Your answer should consist only of the lines below from the one with "inkl. MwSt." through the one with "ب تتطلب مهارات", copied exactly.

──────── SUPPLIED INFORMATION ────────

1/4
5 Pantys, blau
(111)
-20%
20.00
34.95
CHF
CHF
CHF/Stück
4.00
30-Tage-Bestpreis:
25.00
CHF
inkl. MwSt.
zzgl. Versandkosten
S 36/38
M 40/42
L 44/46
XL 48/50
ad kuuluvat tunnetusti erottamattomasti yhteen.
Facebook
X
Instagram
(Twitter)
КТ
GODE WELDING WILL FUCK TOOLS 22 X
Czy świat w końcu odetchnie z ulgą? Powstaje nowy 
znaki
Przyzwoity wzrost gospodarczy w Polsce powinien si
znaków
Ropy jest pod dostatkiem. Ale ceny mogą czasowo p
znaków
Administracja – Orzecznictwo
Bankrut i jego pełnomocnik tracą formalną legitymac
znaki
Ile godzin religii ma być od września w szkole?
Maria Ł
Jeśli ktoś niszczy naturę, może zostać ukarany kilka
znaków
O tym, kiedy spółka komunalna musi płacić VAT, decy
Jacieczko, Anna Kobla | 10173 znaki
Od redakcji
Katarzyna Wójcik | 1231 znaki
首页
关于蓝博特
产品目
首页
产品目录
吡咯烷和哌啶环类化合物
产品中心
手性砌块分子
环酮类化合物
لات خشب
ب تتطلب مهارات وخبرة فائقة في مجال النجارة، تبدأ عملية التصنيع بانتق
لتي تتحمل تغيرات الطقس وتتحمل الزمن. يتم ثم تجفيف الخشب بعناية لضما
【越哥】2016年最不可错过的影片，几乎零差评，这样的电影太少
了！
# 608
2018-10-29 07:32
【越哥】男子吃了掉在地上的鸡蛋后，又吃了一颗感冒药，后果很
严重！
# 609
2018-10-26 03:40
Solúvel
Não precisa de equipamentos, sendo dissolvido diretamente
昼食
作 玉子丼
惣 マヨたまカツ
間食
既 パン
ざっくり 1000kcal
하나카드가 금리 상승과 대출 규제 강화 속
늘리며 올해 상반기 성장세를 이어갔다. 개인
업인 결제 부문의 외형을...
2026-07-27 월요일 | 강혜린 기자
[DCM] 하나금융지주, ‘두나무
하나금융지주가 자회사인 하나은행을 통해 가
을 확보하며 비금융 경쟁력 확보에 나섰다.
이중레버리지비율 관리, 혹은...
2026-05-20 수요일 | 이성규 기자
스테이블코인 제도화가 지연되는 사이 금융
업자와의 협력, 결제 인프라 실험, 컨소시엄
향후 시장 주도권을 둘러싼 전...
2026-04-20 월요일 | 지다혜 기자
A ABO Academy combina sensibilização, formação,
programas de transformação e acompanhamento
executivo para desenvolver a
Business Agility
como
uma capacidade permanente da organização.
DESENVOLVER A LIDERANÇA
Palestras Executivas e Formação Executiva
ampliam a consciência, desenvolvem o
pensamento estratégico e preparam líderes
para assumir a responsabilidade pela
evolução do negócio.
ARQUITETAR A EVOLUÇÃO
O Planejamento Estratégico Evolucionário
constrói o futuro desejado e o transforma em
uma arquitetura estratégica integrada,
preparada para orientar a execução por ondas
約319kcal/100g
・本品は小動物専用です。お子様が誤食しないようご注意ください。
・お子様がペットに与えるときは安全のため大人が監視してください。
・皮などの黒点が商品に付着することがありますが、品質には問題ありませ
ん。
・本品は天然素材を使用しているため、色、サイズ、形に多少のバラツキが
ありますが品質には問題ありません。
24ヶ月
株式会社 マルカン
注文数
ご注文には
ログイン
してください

────────

** RESPONSE AREA **
inkl. MwSt.
zzgl. Versandkosten
S 36/38
M 40/42
L 44/46
XL 48/50
ad kuuluvat tunnetusti erottamattomasti yhteen.
Facebook
X
Instagram
(Twitter)
КТ
GODE WELDING WILL FUCK TOOLS 22 X
Czy świat w końcu odetchnie z ulgą? Powstaje nowy 
znaki
Przyzwoity wzrost gospodarczy w Polsce powinien si
znaków
Ropy jest pod dostatkiem. Ale ceny mogą czasowo p
znaków
Administracja – Orzecznictwo
Bankrut i jego pełnomocnik tracą formalną legitymac
znaki
Ile godzin religii ma być od września w szkole?
Maria Ł
Jeśli ktoś niszczy naturę, może zostać ukarany kilka
znaków
O tym, kiedy spółka komunalna musi płacić VAT, decy
Jacieczko, Anna Kobla | 10173 znaki
Od redakcji
Katarzyna Wójcik | 1231 znaki
首页
关于蓝博特
产品目
首页
产品目录
吡咯烷和哌啶环类化合物
产品中心
手性砌块分子
环酮类化合物
لات خشب
ب تتطلب مهارات وخبرة فائقة في مجال النجارة، تبدأ عملية التصنيع بانتق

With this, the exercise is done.